Start of Block

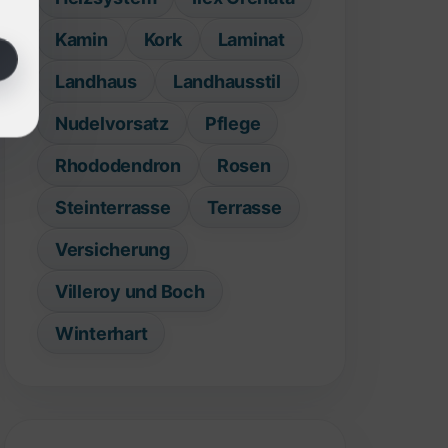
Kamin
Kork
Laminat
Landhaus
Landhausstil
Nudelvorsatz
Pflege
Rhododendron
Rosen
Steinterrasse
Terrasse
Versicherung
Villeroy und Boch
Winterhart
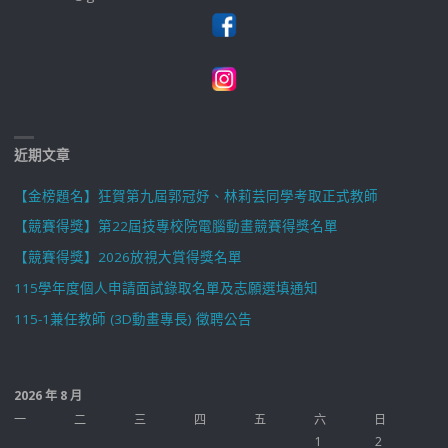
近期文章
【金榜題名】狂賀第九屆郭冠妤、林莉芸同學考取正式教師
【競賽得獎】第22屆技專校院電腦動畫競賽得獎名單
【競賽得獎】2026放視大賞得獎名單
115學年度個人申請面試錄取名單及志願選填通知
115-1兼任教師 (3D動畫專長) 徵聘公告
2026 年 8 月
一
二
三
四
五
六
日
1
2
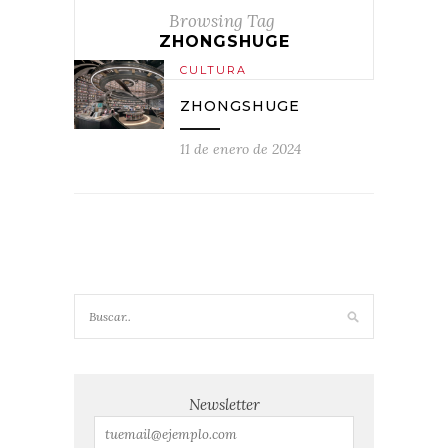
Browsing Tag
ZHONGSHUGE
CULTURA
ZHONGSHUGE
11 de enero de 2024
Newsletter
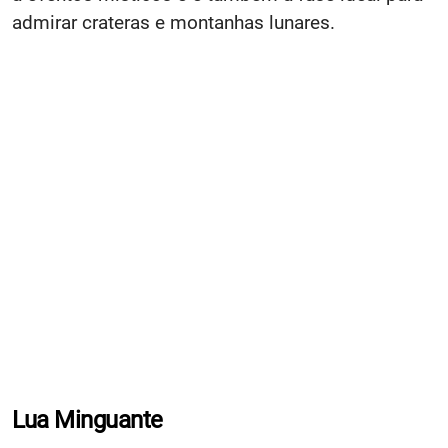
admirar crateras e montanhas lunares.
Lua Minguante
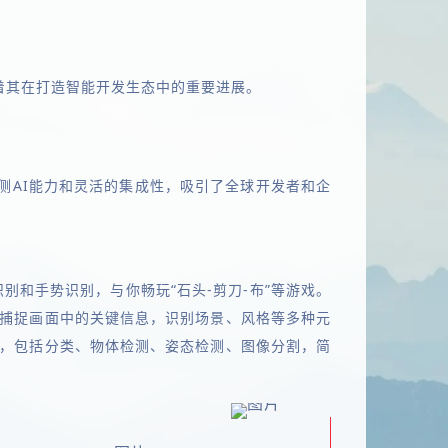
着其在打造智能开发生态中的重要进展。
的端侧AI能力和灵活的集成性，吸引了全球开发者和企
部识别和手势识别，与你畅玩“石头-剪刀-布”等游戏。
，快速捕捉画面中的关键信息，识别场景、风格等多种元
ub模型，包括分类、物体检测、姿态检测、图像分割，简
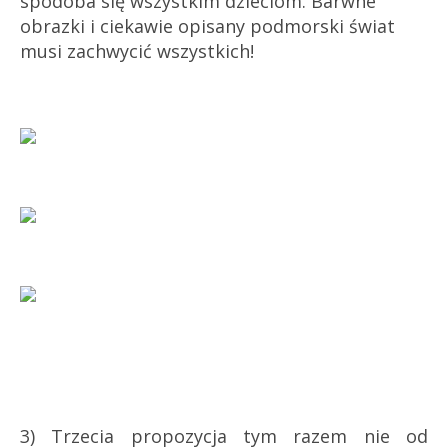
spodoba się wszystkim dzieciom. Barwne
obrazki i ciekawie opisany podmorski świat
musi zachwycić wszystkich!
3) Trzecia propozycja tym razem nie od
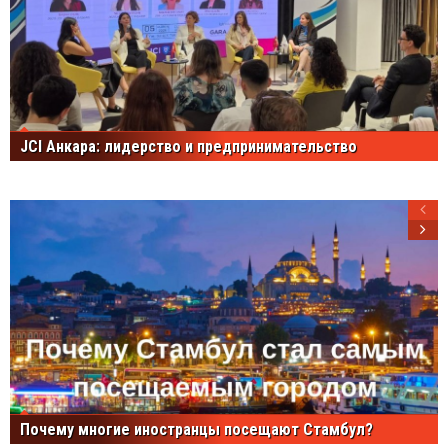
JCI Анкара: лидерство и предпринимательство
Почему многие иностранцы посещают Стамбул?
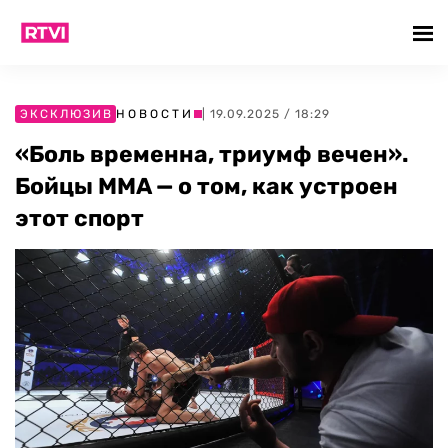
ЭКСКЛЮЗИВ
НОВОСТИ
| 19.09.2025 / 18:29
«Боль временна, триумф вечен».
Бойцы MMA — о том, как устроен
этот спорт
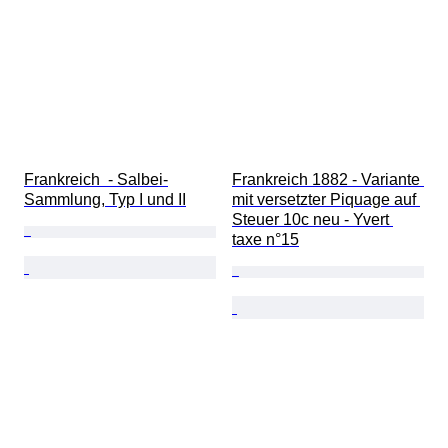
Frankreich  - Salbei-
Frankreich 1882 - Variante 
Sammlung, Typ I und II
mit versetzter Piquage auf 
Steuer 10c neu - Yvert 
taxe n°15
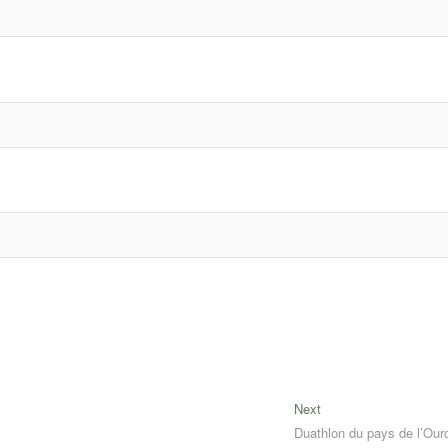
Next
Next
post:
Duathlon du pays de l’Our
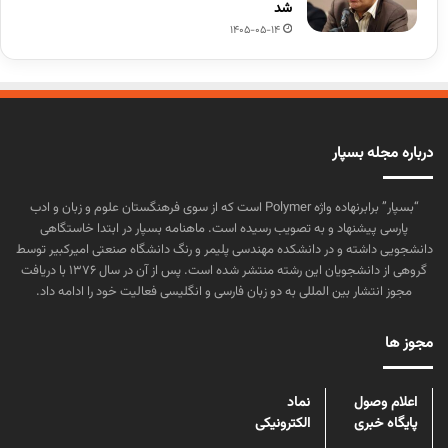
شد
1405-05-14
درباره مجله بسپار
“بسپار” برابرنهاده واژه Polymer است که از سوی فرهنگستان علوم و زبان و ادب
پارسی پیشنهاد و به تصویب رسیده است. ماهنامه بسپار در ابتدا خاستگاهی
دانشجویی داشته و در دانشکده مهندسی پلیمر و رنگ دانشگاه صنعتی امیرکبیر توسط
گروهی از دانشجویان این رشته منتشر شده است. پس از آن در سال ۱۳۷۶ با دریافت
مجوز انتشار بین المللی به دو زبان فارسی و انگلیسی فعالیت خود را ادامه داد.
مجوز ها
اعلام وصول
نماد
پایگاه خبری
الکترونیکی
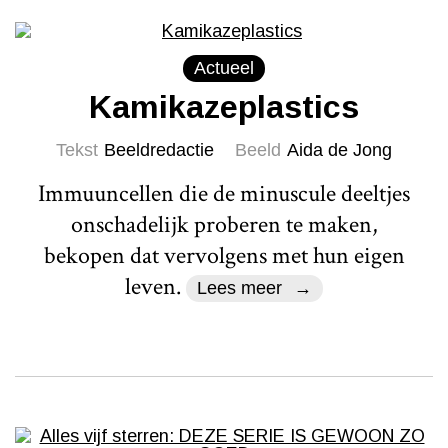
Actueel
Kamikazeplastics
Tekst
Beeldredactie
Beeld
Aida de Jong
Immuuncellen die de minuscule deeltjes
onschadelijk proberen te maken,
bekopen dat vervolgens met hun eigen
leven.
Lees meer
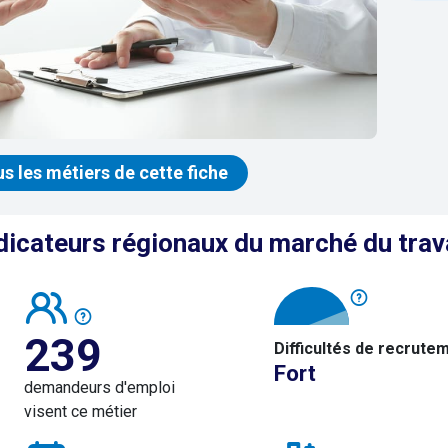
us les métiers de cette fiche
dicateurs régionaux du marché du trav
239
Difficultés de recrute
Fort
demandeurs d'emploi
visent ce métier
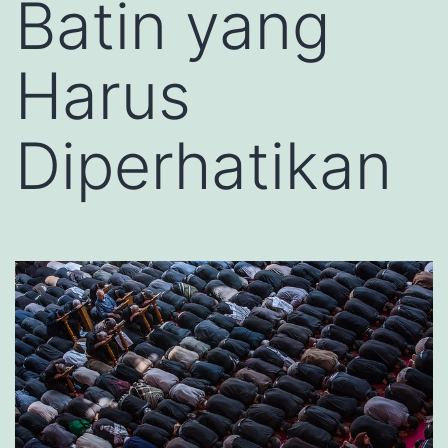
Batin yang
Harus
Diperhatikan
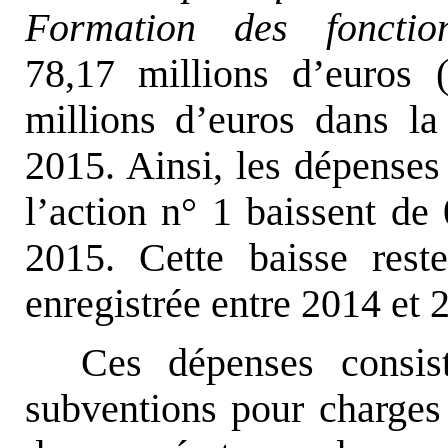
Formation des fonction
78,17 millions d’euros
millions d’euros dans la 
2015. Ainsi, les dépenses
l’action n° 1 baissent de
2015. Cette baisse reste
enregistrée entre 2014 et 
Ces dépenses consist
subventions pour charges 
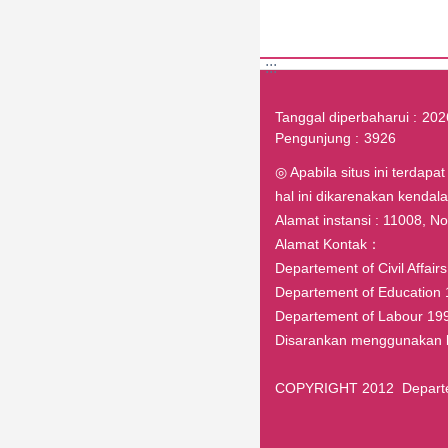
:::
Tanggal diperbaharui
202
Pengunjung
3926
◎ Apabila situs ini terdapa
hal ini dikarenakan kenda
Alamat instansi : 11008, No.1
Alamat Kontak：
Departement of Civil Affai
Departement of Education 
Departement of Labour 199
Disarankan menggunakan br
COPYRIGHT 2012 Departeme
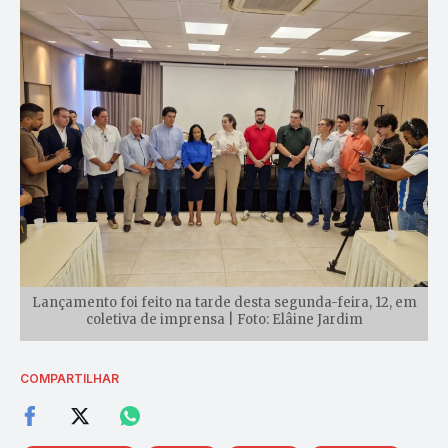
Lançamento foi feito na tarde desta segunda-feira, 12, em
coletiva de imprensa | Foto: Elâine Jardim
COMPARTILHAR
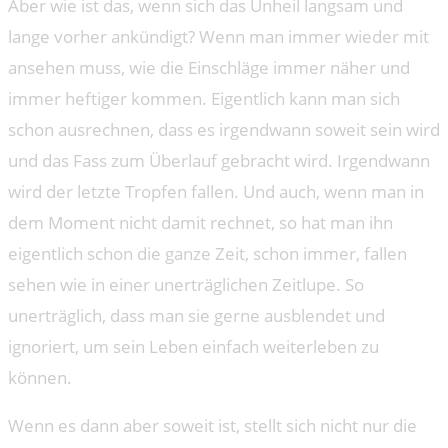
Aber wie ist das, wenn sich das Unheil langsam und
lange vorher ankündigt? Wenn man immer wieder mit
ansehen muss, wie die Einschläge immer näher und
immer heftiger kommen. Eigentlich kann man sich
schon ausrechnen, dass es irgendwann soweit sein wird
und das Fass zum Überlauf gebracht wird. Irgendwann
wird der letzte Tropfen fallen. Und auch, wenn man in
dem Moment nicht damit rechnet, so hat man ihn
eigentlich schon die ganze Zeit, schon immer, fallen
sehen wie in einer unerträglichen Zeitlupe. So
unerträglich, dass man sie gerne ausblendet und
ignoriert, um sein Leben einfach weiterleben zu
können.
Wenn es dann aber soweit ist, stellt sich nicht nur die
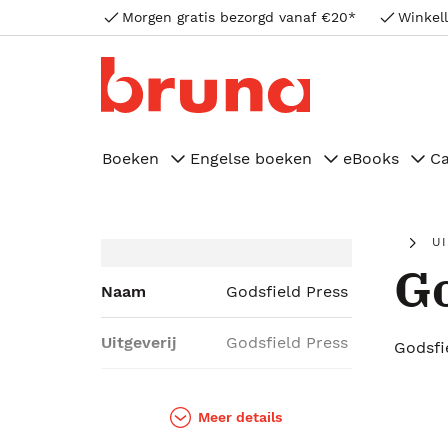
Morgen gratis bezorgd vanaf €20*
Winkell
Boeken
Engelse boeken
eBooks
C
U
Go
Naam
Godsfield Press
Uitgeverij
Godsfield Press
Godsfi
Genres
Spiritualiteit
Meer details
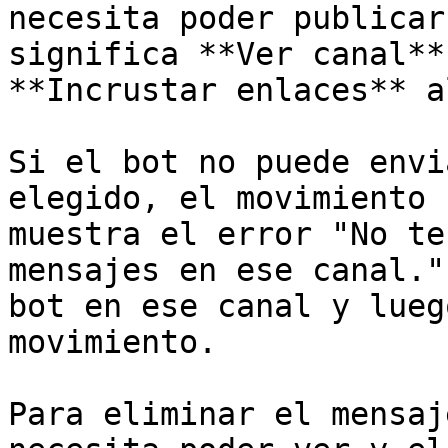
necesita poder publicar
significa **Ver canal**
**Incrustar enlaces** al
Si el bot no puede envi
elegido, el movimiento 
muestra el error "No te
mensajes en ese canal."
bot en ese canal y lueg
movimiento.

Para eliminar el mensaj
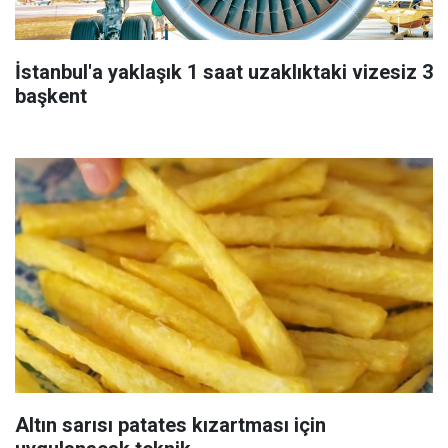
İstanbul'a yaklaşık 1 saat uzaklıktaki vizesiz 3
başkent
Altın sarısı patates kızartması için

End of Block

WHAT IS BEING ASKED: Reprint the listing above verbatim but drop the images.

RESPONSE:
Kamin
Kork
Laminat
Landhaus
Landhausstil
Nudelvorsatz
Pflege
Rhododendron
Rosen
Steinterrasse
Terrasse
Versicherung
Villeroy und Boch
Winterhart
近期文章
【金榜題名】狂賀第九屆郭冠妤、林莉芸同學考取正式教師
【競賽得獎】第22屆技專校院電腦動畫競賽得獎名單
【競賽得獎】2026放視大賞得獎名單
115學年度個人申請面試錄取名單及志願選填通知
115-1兼任教師 (3D動畫專長) 徵聘公告
2026 年 8 月
一
二
三
四
五
六
日
1
2
Browsing Tag
ZHONGSHUGE
CULTURA
ZHONGSHUGE
11 de enero de 2024
Newsletter
admirar crateras e montanhas lunares.
Lua Minguante
着其在打造智能开发生态中的重要进展。
的端侧AI能力和灵活的集成性，吸引了全球开发者和企
部识别和手势识别，与你畅玩“石头-剪刀-布”等游戏。
，快速捕捉画面中的关键信息，识别场景、风格等多种元
ub模型，包括分类、物体检测、姿态检测、图像分割，简
spodoba się wszystkim dzieciom. Barwne
obrazki i ciekawie opisany podmorski świat
musi zachwycić wszystkich!
3) Trzecia propozycja tym razem nie od
JCI Анкара: лидерство и предпринимательство
Почему многие иностранцы посещают Стамбул?
ЭКСКЛЮЗИВ
НОВОСТИ
| 19.09.2025 / 18:29
«Боль временна, триумф вечен».
Бойцы MMA — о том, как устроен
этот спорт
Frankreich  - Salbei-
Frankreich 1882 - Variante 
Sammlung, Typ I und II
mit versetzter Piquage auf 
Steuer 10c neu - Yvert 
taxe n°15
Next
Next
post:
Duathlon du pays de l’Our
شد
1405-05-14
درباره مجله بسپار
“بسپار” برابرنهاده واژه Polymer است که از سوی فرهنگستان علوم و زبان و ادب
پارسی پیشنهاد و به تصویب رسیده است. ماهنامه بسپار در ابتدا خاستگاهی
دانشجویی داشته و در دانشکده مهندسی پلیمر و رنگ دانشگاه صنعتی امیرکبیر توسط
گروهی از دانشجویان این رشته منتشر شده است. پس از آن در سال ۱۳۷۶ با دریافت
مجوز انتشار بین المللی به دو زبان فارسی و انگلیسی فعالیت خود را ادامه داد.
مجوز ها
اعلام وصول
نماد
پایگاه خبری
الکترونیکی
Actueel
Kamikazeplastics
Tekst
Beeldredactie
Beeld
Aida de Jong
Immuuncellen die de minuscule deeltjes
onschadelijk proberen te maken,
bekopen dat vervolgens met hun eigen
leven.
Lees meer
us les métiers de cette fiche
dicateurs régionaux du marché du trav
239
Difficultés de recrute
Fort
demandeurs d'emploi
visent ce métier
Batin yang
Harus
Diperhatikan
Formation des fonction
78,17 millions d’euros
millions d’euros dans la 
2015. Ainsi, les dépenses
l’action n° 1 baissent de
2015. Cette baisse reste
enregistrée entre 2014 et 
Ces dépenses consist
subventions pour charges 
:::
Tanggal diperbaharui
202
Pengunjung
3926
◎ Apabila situs ini terdapa
hal ini dikarenakan kenda
Alamat instansi : 11008, No.1
Alamat Kontak：
Departement of Civil Affai
Departement of Education 
Departement of Labour 199
Disarankan menggunakan br
COPYRIGHT 2012 Departeme
Lançamento foi feito na tarde desta segunda-feira, 12, em
coletiva de imprensa | Foto: Elâine Jardim
COMPARTILHAR
Aber wie ist das, wenn sich das Unheil langsam und
lange vorher ankündigt? Wenn man immer wieder mit
ansehen muss, wie die Einschläge immer näher und
immer heftiger kommen. Eigentlich kann man sich
schon ausrechnen, dass es irgendwann soweit sein wird
und das Fass zum Überlauf gebracht wird. Irgendwann
wird der letzte Tropfen fallen. Und auch, wenn man in
dem Moment nicht damit rechnet, so hat man ihn
eigentlich schon die ganze Zeit, schon immer, fallen
sehen wie in einer unerträglichen Zeitlupe. So
unerträglich, dass man sie gerne ausblendet und
ignoriert, um sein Leben einfach weiterleben zu
können.
Wenn es dann aber soweit ist, stellt sich nicht nur die
Morgen gratis bezorgd vanaf €20*
Winkell
Boeken
Engelse boeken
eBooks
C
U
Go
Naam
Godsfield Press
Uitgeverij
Godsfield Press
Godsfi
Genres
Spiritualiteit
Meer details
necesita poder publicar
significa **Ver canal**
**Incrustar enlaces** al
Si el bot no puede envi
elegido, el movimiento 
muestra el error "No te
mensajes en ese canal."
bot en ese canal y lueg
movimiento.

Para eliminar el mensaj
İstanbul'a yaklaşık 1 saat uzaklıktaki vizesiz 3
başkent
Altın sarısı patates kızartması için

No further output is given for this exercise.